Serval is partially supported by Flinders University (thanks for funding this demo trip) with large chunks of volunteer effort by the Serval team. The story was exciting enough to attract a local ABC TV crew to join us. I was really impressed with the way Paul, Romana, and the University media department coordinated the media side. Serval and the Village Telco is a great story. This is a point I often miss. I freely admit I am “too much of an engineer” and don’t appreciate the strong media value of our project and the leverage it can provide.
The demos involved three scenarios for rapid deployment of telephone networks; (i) disaster relief, (ii) search and rescue, and (iii) deploying networks in difficult terrain.

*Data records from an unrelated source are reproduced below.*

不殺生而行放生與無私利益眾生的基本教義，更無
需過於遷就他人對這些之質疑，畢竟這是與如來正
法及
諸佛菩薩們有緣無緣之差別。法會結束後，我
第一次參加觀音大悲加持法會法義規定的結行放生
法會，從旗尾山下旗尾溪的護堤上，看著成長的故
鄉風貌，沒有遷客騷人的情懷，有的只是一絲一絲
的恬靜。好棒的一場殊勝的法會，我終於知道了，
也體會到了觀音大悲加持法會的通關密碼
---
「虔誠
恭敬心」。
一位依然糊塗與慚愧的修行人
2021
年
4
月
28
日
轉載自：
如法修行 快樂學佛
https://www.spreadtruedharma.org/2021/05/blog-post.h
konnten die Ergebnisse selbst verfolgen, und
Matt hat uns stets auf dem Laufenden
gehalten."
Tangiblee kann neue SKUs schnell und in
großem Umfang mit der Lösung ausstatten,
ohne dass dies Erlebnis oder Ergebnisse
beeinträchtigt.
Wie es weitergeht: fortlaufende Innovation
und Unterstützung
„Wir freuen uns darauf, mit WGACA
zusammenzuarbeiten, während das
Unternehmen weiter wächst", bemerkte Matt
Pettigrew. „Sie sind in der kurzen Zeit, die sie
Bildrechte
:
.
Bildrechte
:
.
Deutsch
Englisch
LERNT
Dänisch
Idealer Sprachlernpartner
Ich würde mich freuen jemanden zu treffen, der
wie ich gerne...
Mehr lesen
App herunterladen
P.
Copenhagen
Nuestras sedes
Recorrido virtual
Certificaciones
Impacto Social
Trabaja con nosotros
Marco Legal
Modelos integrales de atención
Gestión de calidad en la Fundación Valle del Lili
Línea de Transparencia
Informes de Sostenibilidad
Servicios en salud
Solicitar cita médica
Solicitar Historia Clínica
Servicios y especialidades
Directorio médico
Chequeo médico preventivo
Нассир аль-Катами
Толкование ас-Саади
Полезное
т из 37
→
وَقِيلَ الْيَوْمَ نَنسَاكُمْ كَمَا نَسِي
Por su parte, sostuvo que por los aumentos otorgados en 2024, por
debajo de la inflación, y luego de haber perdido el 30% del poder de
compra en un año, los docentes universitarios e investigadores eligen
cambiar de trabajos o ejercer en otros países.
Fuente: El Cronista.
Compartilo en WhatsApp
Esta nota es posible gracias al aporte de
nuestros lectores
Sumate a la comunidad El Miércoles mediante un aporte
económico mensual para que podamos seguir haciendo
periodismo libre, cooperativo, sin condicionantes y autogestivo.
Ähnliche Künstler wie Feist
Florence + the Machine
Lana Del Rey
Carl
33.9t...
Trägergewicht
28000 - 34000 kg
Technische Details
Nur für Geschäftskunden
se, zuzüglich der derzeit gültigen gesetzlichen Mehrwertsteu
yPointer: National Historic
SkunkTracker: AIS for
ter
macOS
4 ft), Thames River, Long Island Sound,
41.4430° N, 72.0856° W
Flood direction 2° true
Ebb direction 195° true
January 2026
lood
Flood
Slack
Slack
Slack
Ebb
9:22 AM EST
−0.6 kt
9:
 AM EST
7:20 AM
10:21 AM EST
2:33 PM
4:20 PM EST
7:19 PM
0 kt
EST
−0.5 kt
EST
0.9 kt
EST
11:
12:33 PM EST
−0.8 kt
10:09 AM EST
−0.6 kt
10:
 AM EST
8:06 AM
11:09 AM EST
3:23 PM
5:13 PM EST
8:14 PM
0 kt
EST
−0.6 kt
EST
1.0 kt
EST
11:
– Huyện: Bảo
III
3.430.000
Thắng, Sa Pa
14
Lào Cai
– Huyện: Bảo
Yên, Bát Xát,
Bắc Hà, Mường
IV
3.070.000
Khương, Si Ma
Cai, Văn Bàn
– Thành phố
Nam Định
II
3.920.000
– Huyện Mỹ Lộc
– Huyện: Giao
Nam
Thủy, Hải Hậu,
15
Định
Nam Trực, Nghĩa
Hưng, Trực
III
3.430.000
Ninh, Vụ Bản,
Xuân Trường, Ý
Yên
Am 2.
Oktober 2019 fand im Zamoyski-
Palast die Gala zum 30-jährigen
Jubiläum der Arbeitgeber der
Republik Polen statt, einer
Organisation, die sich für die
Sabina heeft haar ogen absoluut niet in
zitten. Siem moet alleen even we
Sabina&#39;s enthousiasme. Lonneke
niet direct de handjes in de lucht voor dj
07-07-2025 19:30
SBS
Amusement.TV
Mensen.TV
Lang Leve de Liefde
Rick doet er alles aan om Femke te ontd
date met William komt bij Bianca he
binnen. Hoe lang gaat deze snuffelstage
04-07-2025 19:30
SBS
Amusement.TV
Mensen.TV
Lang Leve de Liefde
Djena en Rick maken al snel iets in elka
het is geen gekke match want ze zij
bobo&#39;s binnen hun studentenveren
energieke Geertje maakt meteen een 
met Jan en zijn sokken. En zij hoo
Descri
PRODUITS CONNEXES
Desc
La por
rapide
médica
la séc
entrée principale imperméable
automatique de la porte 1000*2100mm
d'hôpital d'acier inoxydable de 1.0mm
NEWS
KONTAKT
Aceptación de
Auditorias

I learnt a lot yesterday by talking to Paul and the team:
Wifi and Android penetration in handsets is growing rapidly. This means that in a few years all phones could have mesh telephony built in. Every cell phone could be a “Batphone”. Mesh Potatoes in fixed locations can be deployed quickly in strategic locations to relay the phone calls and blanket areas with a mesh network. You can then use your existing phone handset to make calls on an ad-hoc Wifi mesh network.
This is a first world twist on the developing world focus of the Village Telco. In the developing world the Mesh Potato will be the telephony device and it’s low cost is an important factor. However in the first world everyone already has a handset. So it makes sense to use them in a disaster relief scenario.
Key points here are high mobile phone handset penetration (everyone carries one) and the low cost of mesh Wifi networks. The demos yesterday used less than $2000 worth of equipment (Android phones from eBay and Mesh Potatoes) to form a phone network covering 1 square km.
I find it very satisfying that Village Telco technology can be quickly combined with other technologies like Serval. Try forking GSM and you will see what I mean. Accelerated, unencumbered development using Village Telco tech is possible because it is is fully open and uses unlicensed spectrum. Derivative projects like Serval are just the beginning. As I flitted over the beautiful arid landscape in a small helicopter the thought “What hath Steve wrought” (apologies to Samuel Morse and Steve Song) flashed through my mind.